EYE ON JUSTICE: When good cops report bad cops, they often pay a price

During my 20-year career with the LAPD, I frequently was the victim of persecution and a hostile work environment because I did not “go along to get along.” Instead, to paraphrase educator Horace Mann, I always sought to win some victory for humanity.

I was never alone in this fight.

For example, in 2006, 19-year Buffalo police veteran Cariol Holloman-Horne answered an officer-in-distress call from officer Gregory Kwiatkowski, who’d responded to a domestic dispute between a resident and his girlfriend.

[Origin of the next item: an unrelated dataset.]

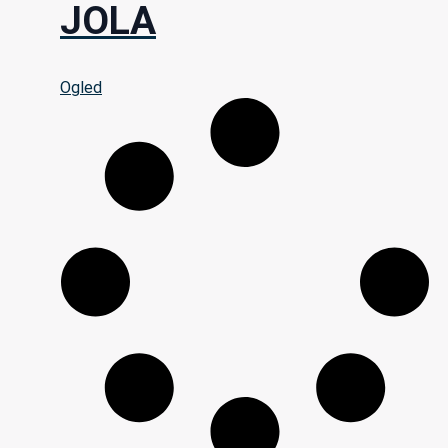
JOLA
Ogled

As Holloman-Horne entered the home, she found the man handcuffed and in custody while Kwiatkowski beat the suspect over the head.

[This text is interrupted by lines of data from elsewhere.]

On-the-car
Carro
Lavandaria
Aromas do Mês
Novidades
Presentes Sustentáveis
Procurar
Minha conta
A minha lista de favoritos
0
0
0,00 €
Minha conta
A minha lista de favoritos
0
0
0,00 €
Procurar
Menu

After Holloman-Horne and other officers intervened to take the suspect outside, Kwiatkowski followed and began to choke him and assault him again, she said. When Holloman-Horne tried to stop the assault, Kwiatkowski turned his rage on her, punching her in the face so forcefully that she needed to have her nose reconstructed.

Her reward for trying to stop the assault? She was charged with 13 counts of police misconduct and ultimately fired. She since has lost every appeal of her termination and, thus, her service pension. Apparently, no good deed goes unpunished.

Despite her plight, though, Holloman-Horne has continued to speak out against her injustice and to promote the real reason why former NFL quarterback Colin Kaepernick took a knee: opposition to police abuse in minority communities.